Chandler Whitmer

Tampa Bay Buccaneers
- Title: Quarterbacks coach

Personal information
- Born: August 16, 1991 (age 34)

Career information
- Position: Quarterback
- High school: Downers Grove South (Downers Grove, Illinois)
- College: Illinois (2010) Butler CC (2011) UConn (2012–2014)

Career history
- Yale (2018) Graduate assistant; Ohio State (2019) Graduate assistant; Clemson (2020) Graduate assistant; Los Angeles Chargers (2021–2023) Offensive quality control coach; Atlanta Falcons (2024) Pass game specialist; Indiana (2025) Co-offensive coordinator & quarterbacks coach; Tampa Bay Buccaneers (2026–present) Quarterbacks coach;

Awards and highlights
- As assistant coach CFP national champion (2025);

= Chandler Whitmer =

American football coach (born 1991)

Chandler William Whitmer (born August 16, 1991) is an American football coach who is currently the quarterbacks coach for the Tampa Bay Buccaneers of the National Football League (NFL).

==Playing career==
=== Illinois ===
Coming out of Downers Grove South High School, Whitmer was rated as a four-star recruit and committed to play college football for the Illinois Fighting Illini.
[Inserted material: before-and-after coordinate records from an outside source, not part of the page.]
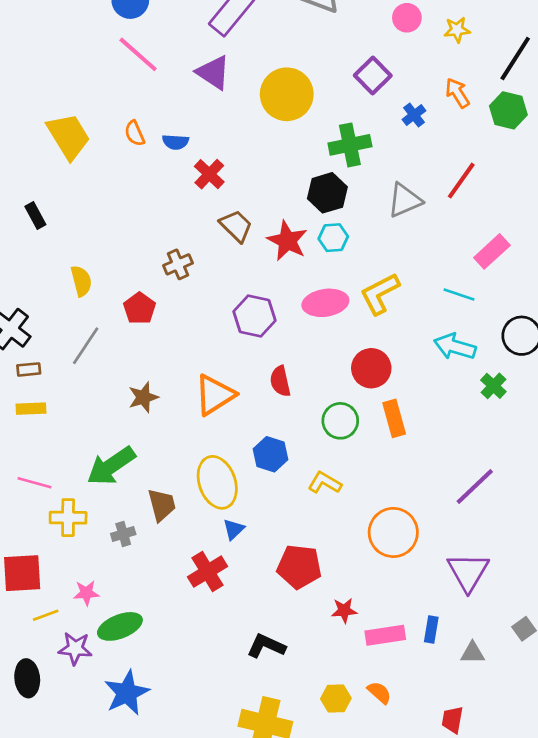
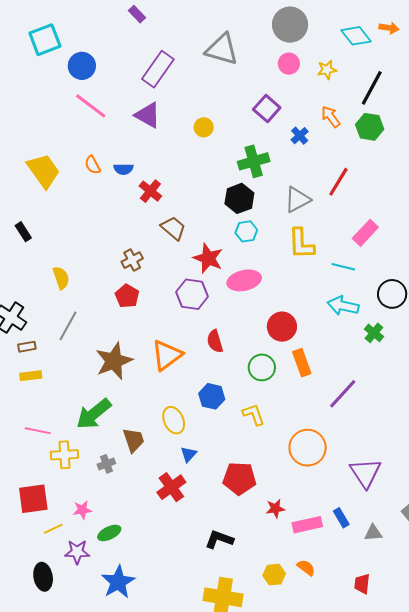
yellow circle: (287, 94) -> (204, 127), size x0.5
red star: (287, 241) -> (208, 258), moved
yellow L-shape: (380, 294) -> (301, 244), moved, turned -60
red pentagon: (140, 308) -> (127, 296), moved
brown star: (143, 397) -> (114, 361), size x1.6
yellow ellipse: (217, 482) -> (174, 420), size x0.7
yellow L-shape: (325, 483) -> (254, 414), turned 45
purple line: (475, 486) -> (343, 394), moved
green ellipse: (120, 626) -> (109, 533), size x0.7
blue rectangle: (431, 629) -> (341, 518), turned -36

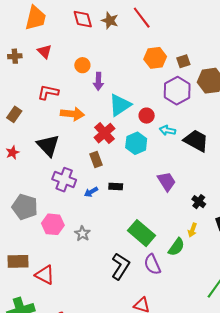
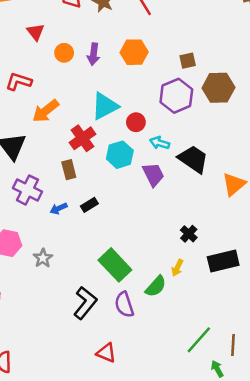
red triangle: (45, 51) -> (36, 32), moved
orange hexagon: (155, 58) -> (134, 52), moved
purple arrow: (98, 81) -> (93, 54), moved
orange arrow: (72, 114) -> (46, 111), turned 130
purple trapezoid: (166, 181) -> (153, 175), moved
black rectangle: (116, 186) -> (89, 205), turned -40

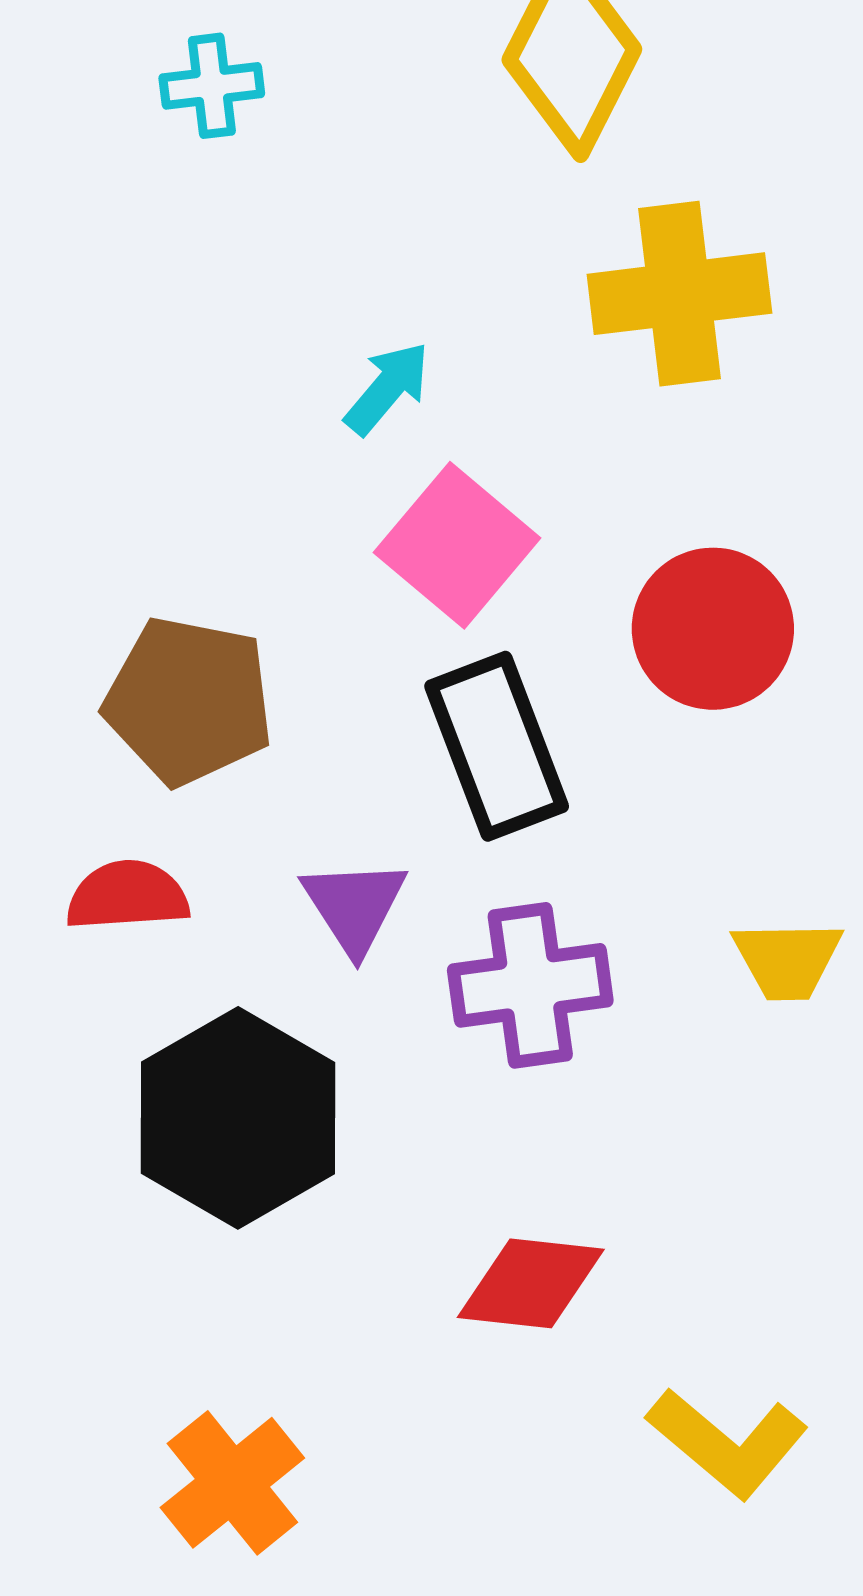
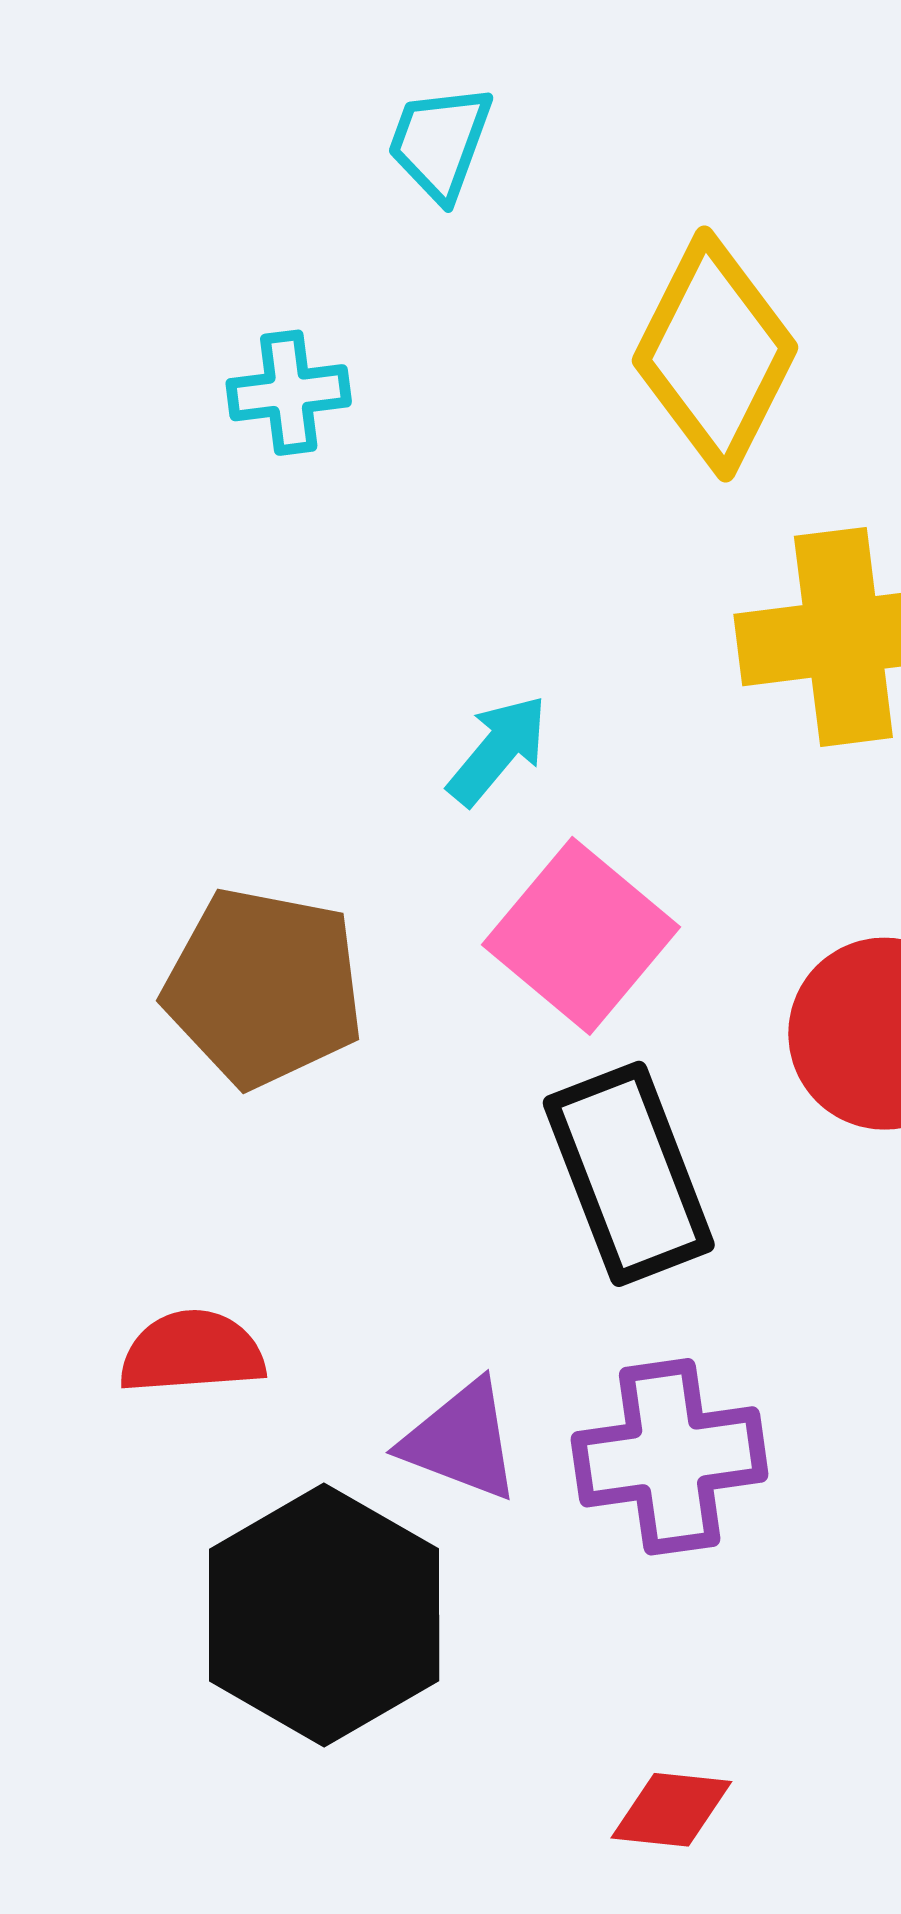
brown pentagon: (189, 701) -> (264, 987), moved
purple triangle: (354, 906) -> (461, 1441), moved, turned -36
red diamond: (531, 1283) -> (671, 1810), size x0.7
After redshirting during the 2010 season, Whitmer entered his name into the NCAA transfer portal after the season.

=== Butler CC ===
Whitmer transferred to play for Butler Community College. In his lone season as the starter at Butler, he completed 180 of his 316 passing attempts for 3,022 yards with 25 touchdowns and 14 interceptions.

=== UConn ===
After one season with Butler Community College in 2011, Whitmer transferred to play for the UConn Huskies. Heading into the 2012 season, he beat out Johnny McEntee for the starting job. Whitmer retained his starting position in 2013 season. Overall, in three years with the Huskies, he appeared in 28 games and completed 56.5% of his passes for 5,082 yards, 25 touchdowns and 30 interceptions.

==Coaching career==
In 2019, Whitmer got his first career coaching job, joining the Ohio State Buckeyes as a graduate assistant. In 2020, he joined the Clemson Tigers as a graduate assistant. Ahead of the 2021 season, Whitmer got his first NFL coaching job, as he was hired by the Los Angeles Chargers as an offensive quality control coach. On February 2, 2024, he was hired by the Atlanta Falcons to be the team's pass game specialist for the upcoming season. Ahead of the 2025 season, Whitmer was hired by the Indiana Hoosiers to serve as the team's co-offensive coordinator and quarterbacks coach following the departure of Tino Sunseri. At Indiana, Whitmer was quarterbacks coach for Fernando Mendoza, who won the Heisman Trophy as part of Indiana's national championship season.

On February 3, 2026, Whitmer was hired by the Tampa Bay Buccaneers to serve as the team's quarterbacks coach.